Forse anche per questa ragione ha destato particolare indignazione e preoccupazione la notizia che una nota casa produttrice di surgelati è stata messa sotto accusa dal governo britannico – e in subordine, da quello francese – dopo la scoperta che il ripieno dei cannelloni e lasagne surgelate messi in commercio non era a base di carne bovina, come pubblicizzato, bensì di carne equina! L’azienda si è affrettata a dichiarare la propria estraneità agli addebiti, ribaltando le accuse sul fornitore (romeno) di materia prima, autore della subdola mistificazione.

Ora, le riflessioni che si aprono a seguito di questa vicenda sono molteplici, a parere di chi scrive.

Prima di tutto, la faccenda non ha – o non dovrebbe avere – ripercussioni di natura sanitaria: la carne di cavallo, infatti, è oggetto da decenni di campagne di informazione, che la raccomandano in quanto ricca di ferro e altre sostanze ottime per l’alimentazione. Questo a patto di ricavarla da esemplari sani, si intende! Quello che è in gioco è la credibilità, sul mercato, di un’azienda che commercia prodotti (lasagne, cannelloni, spaghetti al ragù) tipici della cucina italiana, con evidenti danni all’immagine del cosiddetto made in italy, peraltro già al centro di polemiche dovute alla tendenza a etichettare con tale marchio anche prodotti realizzati e confezionati all’estero, il che appare una clamorosa contraddizione. Il senso di raggiro potrebbe suggerire all’animo del consumatore – già sufficientemente esasperato dalla crisi economica – che l’azienda in questione non è la sola a praticare simili furberie e, pertanto, che è il caso di diffidare dell’intero comparto-alimenti surgelati, con le conseguenze immaginabili in termini di mercato. Le rassicurazioni della filiale nostrana, circa la correttezza del proprio operato, sono giunte repentinamente, tuttavia il cliente italiano non ha molte altre garanzie : qualora volesse svolgere accertamenti non ne avrebbe gli strumenti idonei, in quanto l’obbligo di certificare la provenienza della carne è limitato (a partire dal caso “mucca pazza” del 2001) a quella di origine bovina, con esclusione di altre specie animali, quali appunto i cavalli. Probabilmente le maglie legislative sono ancora troppo larghe in tale ambito, e qui entra in ballo la vigilanza dell’ UE che in questi anni non ha evidentemente saputo (o voluto ?) trovare adeguate contromisure..
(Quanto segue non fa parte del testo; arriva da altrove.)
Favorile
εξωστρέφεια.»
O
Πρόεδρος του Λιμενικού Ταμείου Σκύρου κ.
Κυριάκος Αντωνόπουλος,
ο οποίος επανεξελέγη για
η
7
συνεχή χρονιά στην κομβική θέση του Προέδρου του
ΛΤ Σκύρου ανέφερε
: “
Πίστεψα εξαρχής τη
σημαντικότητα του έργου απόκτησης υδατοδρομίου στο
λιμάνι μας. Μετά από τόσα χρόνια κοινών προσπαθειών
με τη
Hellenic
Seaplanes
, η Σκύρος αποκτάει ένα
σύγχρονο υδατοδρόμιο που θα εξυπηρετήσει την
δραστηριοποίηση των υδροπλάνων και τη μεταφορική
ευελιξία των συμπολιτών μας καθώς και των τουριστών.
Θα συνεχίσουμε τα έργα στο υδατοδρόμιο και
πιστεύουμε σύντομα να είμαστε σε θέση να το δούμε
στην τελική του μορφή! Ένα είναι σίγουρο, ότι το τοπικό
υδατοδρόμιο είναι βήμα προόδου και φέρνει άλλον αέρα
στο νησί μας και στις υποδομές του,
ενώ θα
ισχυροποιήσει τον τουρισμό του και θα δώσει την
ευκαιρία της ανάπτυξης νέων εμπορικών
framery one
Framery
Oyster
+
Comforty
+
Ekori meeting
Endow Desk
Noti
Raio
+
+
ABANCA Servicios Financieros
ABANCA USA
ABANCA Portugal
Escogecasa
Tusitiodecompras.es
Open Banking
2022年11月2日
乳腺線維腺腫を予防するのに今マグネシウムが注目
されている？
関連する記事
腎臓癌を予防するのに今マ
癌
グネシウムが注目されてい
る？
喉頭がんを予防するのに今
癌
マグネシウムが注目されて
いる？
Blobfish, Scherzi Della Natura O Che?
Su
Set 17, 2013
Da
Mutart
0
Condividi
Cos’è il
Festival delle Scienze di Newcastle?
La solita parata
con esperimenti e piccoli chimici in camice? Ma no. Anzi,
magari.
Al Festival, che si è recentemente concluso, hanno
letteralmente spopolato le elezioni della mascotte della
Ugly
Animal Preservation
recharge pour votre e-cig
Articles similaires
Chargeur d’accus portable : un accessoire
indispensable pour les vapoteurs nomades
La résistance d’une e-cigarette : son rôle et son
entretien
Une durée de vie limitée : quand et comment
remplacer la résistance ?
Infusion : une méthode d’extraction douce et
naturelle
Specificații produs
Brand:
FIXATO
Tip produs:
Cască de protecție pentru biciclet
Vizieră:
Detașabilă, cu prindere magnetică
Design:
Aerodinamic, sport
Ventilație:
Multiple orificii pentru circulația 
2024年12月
Troppo facile, poi, scaricare la colpa sull’indisciplinato e truffaldino fornitore romeno, che pure ha la sua responsabilità: la globalizzazione, per un’industria, ha senz’altro i suoi vantaggi, tra cui quello di potersi servire di manodopera e materie prime provenienti da altri paesi che li forniscono a prezzi concorrenziali. Questo però non esonera l’imprenditore dall’accertarsi della bontà e – in questo caso – dell’autenticità di ciò che viene fornito. Un’azienda non può pretendere di usufruire dei soli benefici della globalizzazione, scaricandone poi i costi sull’ignaro consumatore che, nella migliore delle ipotesi, viene “solamente” truffato: chiunque frequenti un minimo il banco della macelleria sa benissimo che differenza di prezzo c’è fra una bistecca di manzo ed una equina!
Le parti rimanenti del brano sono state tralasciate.